Will discovering the truth from nine years ago bring them closer, or forever tear them apart?
A short excerpt:
(I chose this bit because the scene takes place in a cafe in my hometown--one of my favorite places to go when visiting. Unfortunately, after eight decades of serving railroad workers and folks from all over, the OK Cafe closed its doors last month.)
From the only booth available at the rear of the small restaurant, Birdie was able to take in the full impact of the décor. Train related signs covered the walls, glass lanterns and antiques filled shelves over the service area. But most amazing was the model train that periodically circled the room on tracks placed near the ceiling. Feeling almost sorry for the engine pulling a long string of cars, each advertising a different area business, Birdie chuckled.
“This place is wonderful. I can’t believe I didn’t even know it was here.”
Garr barely glanced up from his menu. “Food’s good, too.” He tossed the plastic covered pages to the table. “Don’t know why I bother to look, I know what I’m having.”
Birdie glanced at the Sunday dinner specials. “Um, I guess I do, too, unless I change my mind before the waitress gets here.” Nervous about being there with Garr and Rachelle, Birdie didn’t think she could eat very much—even though she had skipped breakfast. A salad and the stuffed baked potato would be about right. And it shouldn’t be too messy; she was good at dropping food all over herself.
Full of banter for Garr and Rachelle, the waitress arrived to take their orders. A knot formed in Birdie’s stomach but she ignored it. She refused to dignify the uncomfortable emotion by naming it.
She fiddled with a napkin from the black, metal dispenser while she waited for the waitress to leave. “So, you come here often?”
Startled eyes met hers. Garr chuckled. “Great line.”
Oh, no, that sounded like a pickup line from a bad movie. She glanced away quickly and stared out the clear windows lining the front of the restaurant.

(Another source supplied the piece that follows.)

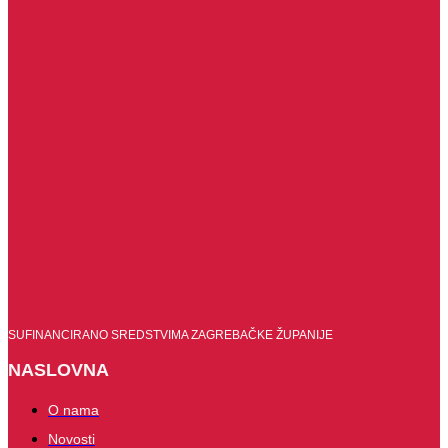
SUFINANCIRANO SREDSTVIMA ZAGREBAČKE ŽUPANIJE
NASLOVNA
O nama
Novosti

Letting his fingers linger just a moment too long, Garr reached over the table and touched her hand. She was so cute when she got flustered—faint pink drew a soft line across her cheeks. He took a deep breath and leaned back in the booth, letting his arm rest around Rachelle’s shoulders. That should keep him grounded.
“This is one of our favorite places, isn’t it, squirt?”
Rachelle nodded, reached for her glass of soda and blew bubbles with the straw until Garr tapped her shoulder and she stopped. An innocent smile graced her young face.
Garr turned his attention back to Birdie. A strange look filled her eyes as she watched Rachelle. It was a look of recognition; as if she met someone she hadn’t seen in years. Confused, he studied her, and waited until her gray-blue eyes returned to him. He smiled to offer comfort for something he didn’t understand. Yet.
“Originally this restaurant operated right next to the railroad tracks, actually not too far from here. This location is much larger than the first OK Café.”
Smoothing the wrinkles in her forehead, Birdie’s eyebrows rose. “Larger?”
“Yep. There they catered to the railroad workers and the locals who dared to try the shabby place. My grandparents used to take me there. Now, well, you can see the results of a good reputation, excellent food...”
The waitress appeared with their meals. Birdie’s eyes widened at the size of the overstuffed potato set before her.
“And adequate portions.” Garr continued.
“Adequate?” Her voice squeaked. “Good thing nothing comes with this besides the salad. I can’t eat all this.”
“It’s good, you may be surprised.” Garr turned to his meal, cut a bite of roast from the pile on his plate, and placed it next to Birdie’s potato. “Try this. They have some of the best beef in town.”
Trying to swallow the dry lump in her throat, Birdie watched Garr and his daughter a few moments while they happily attacked their meals. She looked at the roast resting so innocently on her plate and glanced at Garr from under her lashes. He watched her.